** Your goal **
Write every record out again exactly, and keep images out of it.

Data records
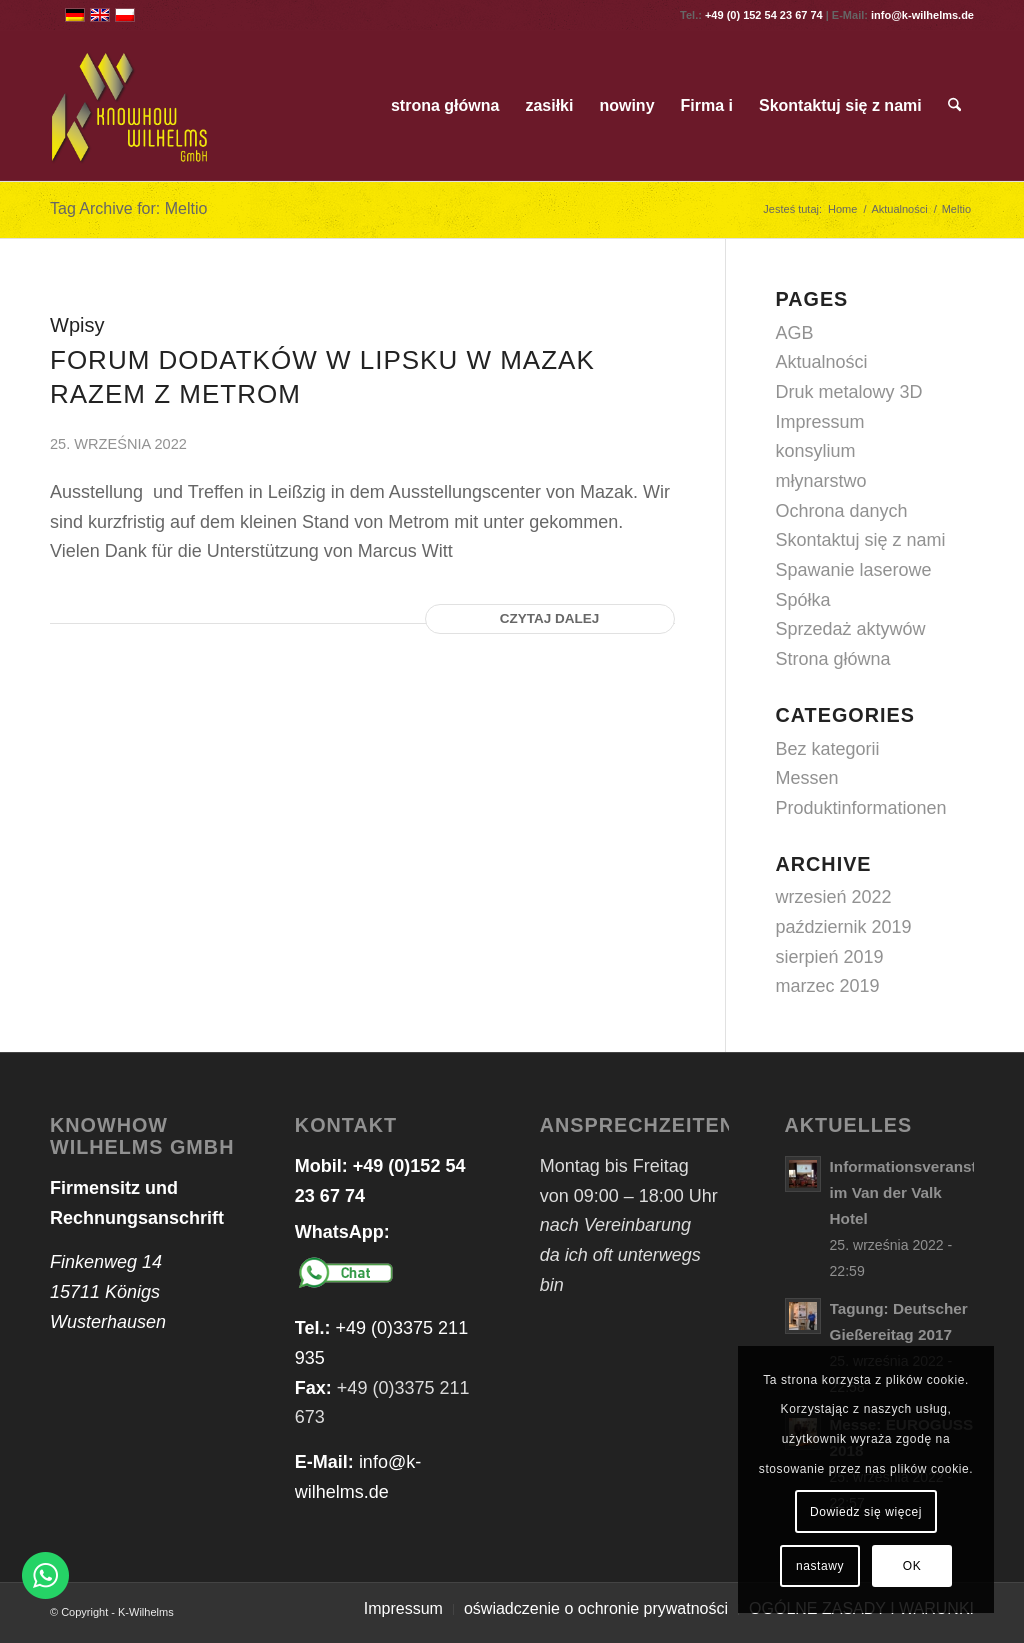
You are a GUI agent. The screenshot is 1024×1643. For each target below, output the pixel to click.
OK (912, 1566)
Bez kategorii (828, 749)
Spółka (803, 600)
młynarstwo (821, 481)
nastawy (820, 1566)
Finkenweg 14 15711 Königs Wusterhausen (108, 1291)
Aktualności (822, 362)
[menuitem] (445, 106)
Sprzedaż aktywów (851, 629)
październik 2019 (844, 927)
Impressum (820, 422)
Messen (807, 778)
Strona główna (833, 659)
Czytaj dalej (550, 618)
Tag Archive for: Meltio (128, 208)
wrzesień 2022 (834, 897)
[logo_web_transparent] (130, 106)
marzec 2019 (828, 986)
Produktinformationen (861, 808)
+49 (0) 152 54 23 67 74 (764, 15)
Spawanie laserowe (854, 570)
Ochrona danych (842, 511)
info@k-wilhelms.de (922, 15)
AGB (795, 333)
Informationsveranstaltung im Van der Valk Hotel (926, 1192)
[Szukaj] (954, 106)
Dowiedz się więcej (866, 1512)
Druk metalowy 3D (849, 392)
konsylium (816, 451)
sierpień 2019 (830, 957)
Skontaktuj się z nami (861, 540)
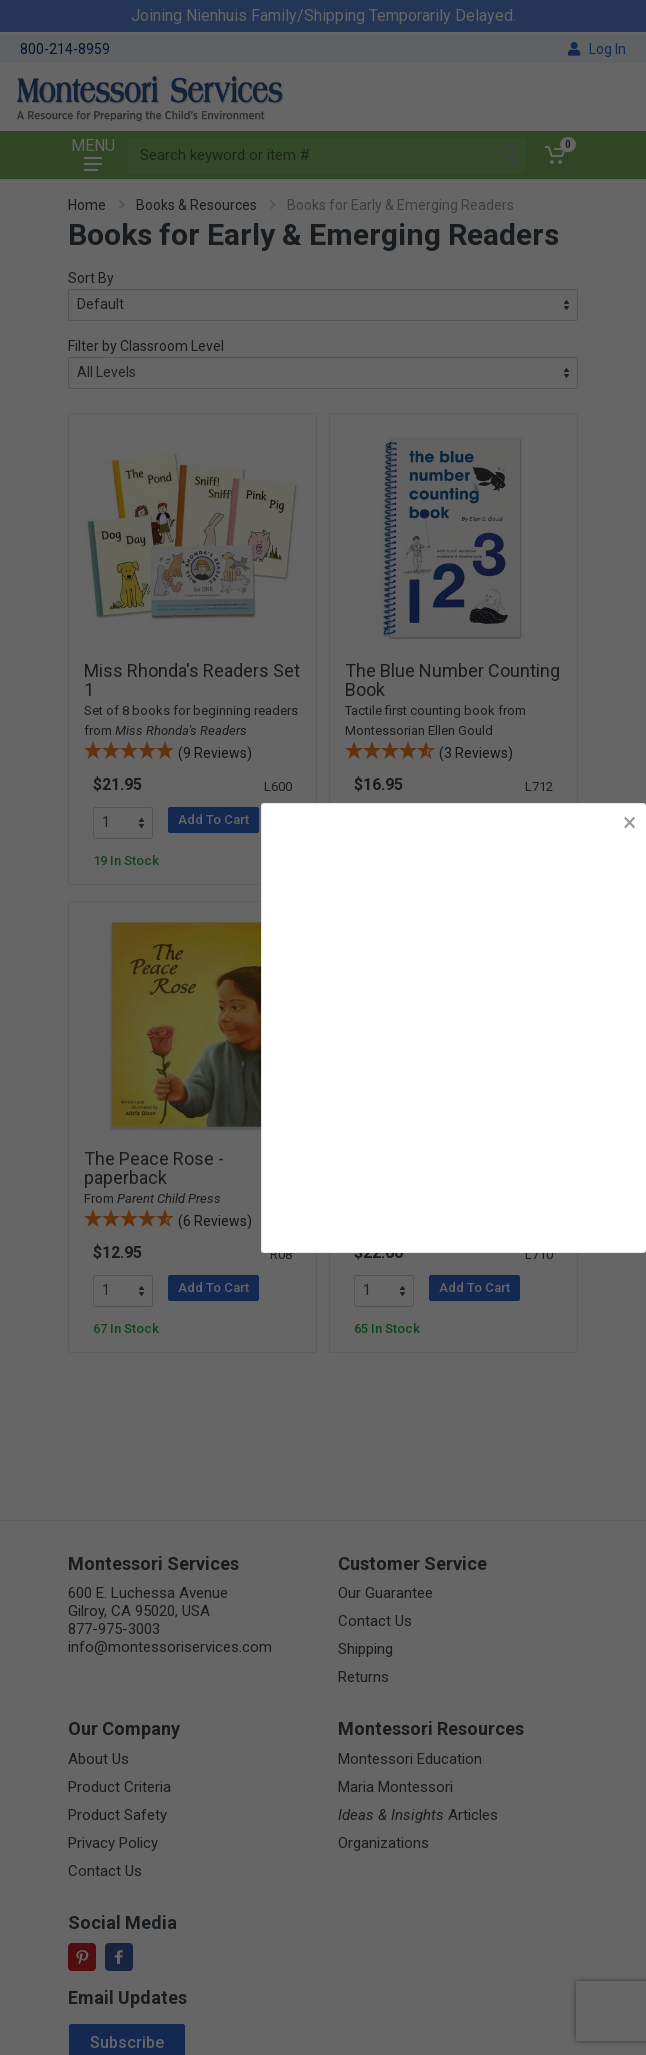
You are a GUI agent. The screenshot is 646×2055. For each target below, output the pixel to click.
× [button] (629, 822)
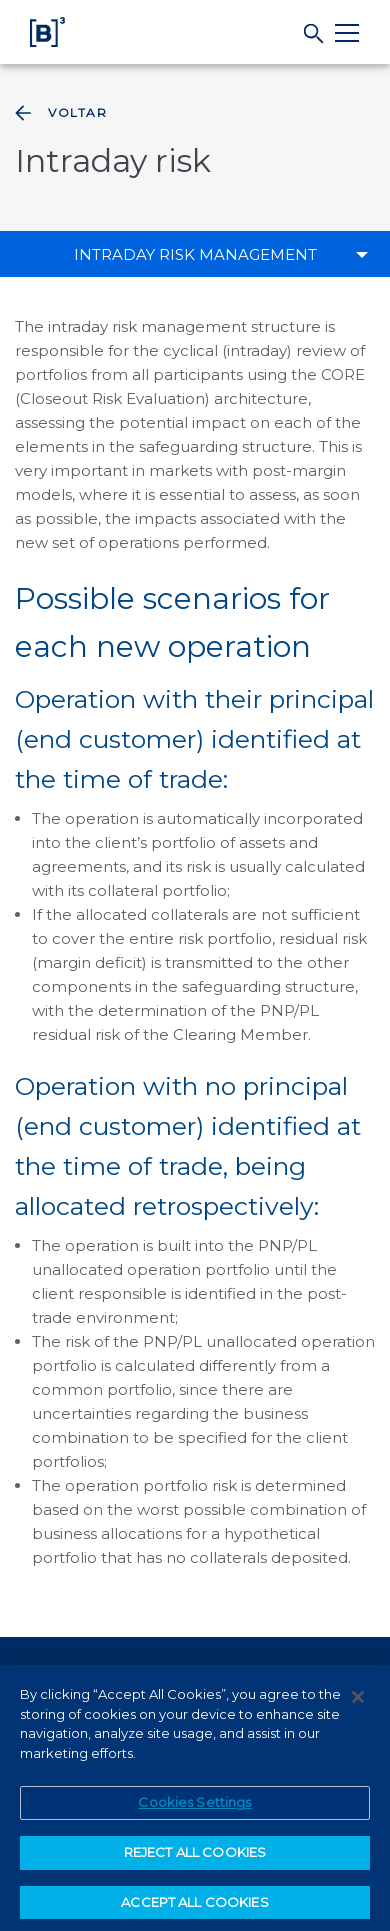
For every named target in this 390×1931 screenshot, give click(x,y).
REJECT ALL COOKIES (195, 1856)
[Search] (314, 34)
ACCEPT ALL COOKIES (194, 1906)
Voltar (59, 113)
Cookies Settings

** Your response **
You are a GUI agent. The screenshot is 1024×1643. For each target below, output the pixel to click.
OK (912, 1566)
Bez kategorii (828, 749)
Spółka (803, 600)
młynarstwo (821, 481)
nastawy (820, 1566)
Finkenweg 14 15711 Königs Wusterhausen (108, 1291)
Aktualności (822, 362)
[menuitem] (445, 106)
Sprzedaż aktywów (851, 629)
październik 2019 (844, 927)
Impressum (820, 422)
Messen (807, 778)
Strona główna (833, 659)
Czytaj dalej (550, 618)
Tag Archive for: Meltio (128, 208)
wrzesień 2022 (834, 897)
[logo_web_transparent] (130, 106)
marzec 2019 (828, 986)
Produktinformationen (861, 808)
+49 (0) 152 54 23 67 74 (764, 15)
Spawanie laserowe (854, 570)
Ochrona danych (842, 511)
info@k-wilhelms.de (922, 15)
AGB (795, 333)
Informationsveranstaltung im Van der Valk Hotel (926, 1192)
[Szukaj] (954, 106)
Dowiedz się więcej (866, 1512)
Druk metalowy 3D (849, 392)
konsylium (816, 451)
sierpień 2019 (830, 957)
Skontaktuj się z nami (861, 540)
You are a GUI agent. The screenshot is 646×2055. For each target below, output the pixel to click.
× [button] (629, 822)
For every named target in this 390×1931 screenshot, give click(x,y).
REJECT ALL COOKIES (195, 1856)
[Search] (314, 34)
ACCEPT ALL COOKIES (194, 1906)
Voltar (59, 113)
Cookies Settings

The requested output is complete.